Records to process below:

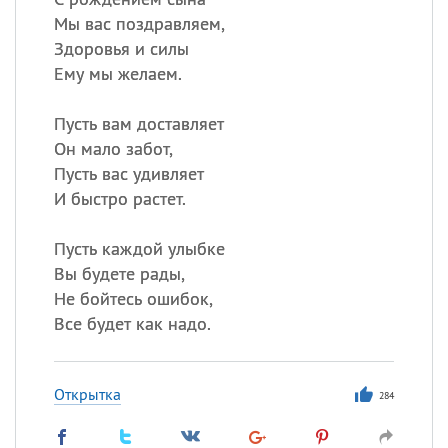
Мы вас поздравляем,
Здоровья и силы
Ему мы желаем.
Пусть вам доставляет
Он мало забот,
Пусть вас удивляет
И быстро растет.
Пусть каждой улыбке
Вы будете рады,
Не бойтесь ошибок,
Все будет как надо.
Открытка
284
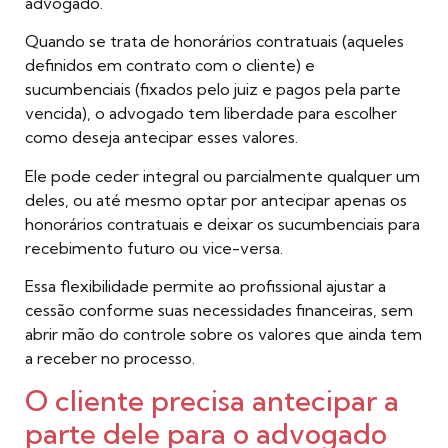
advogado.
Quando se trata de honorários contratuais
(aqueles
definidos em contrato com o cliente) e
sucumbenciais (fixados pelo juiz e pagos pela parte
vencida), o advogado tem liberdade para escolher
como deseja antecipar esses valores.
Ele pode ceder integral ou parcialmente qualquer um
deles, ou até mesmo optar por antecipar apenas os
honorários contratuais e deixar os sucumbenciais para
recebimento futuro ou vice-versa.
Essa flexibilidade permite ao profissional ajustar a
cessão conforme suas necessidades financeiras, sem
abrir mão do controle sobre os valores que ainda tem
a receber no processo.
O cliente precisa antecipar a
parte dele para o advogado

End of Records to process.
Records to process below:

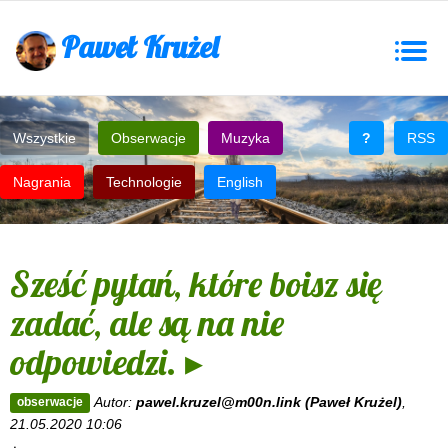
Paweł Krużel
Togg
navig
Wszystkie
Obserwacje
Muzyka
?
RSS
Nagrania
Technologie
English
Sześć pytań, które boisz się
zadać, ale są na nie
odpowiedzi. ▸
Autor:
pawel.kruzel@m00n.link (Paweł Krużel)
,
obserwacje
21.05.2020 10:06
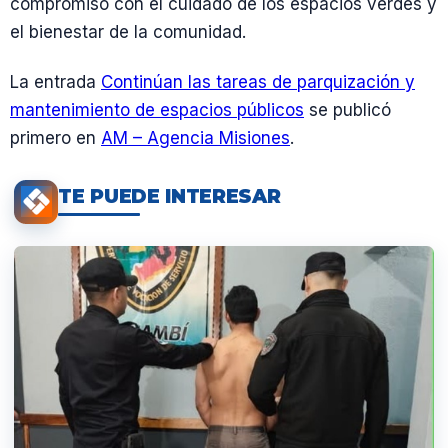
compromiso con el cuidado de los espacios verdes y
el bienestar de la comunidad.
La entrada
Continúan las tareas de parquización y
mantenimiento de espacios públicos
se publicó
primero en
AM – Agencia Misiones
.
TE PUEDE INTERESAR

End of Records to process.

Copy out the lines above that hold the string "parte".

sucumbenciais (fixados pelo juiz e pagos pela parte
parte dele para o advogado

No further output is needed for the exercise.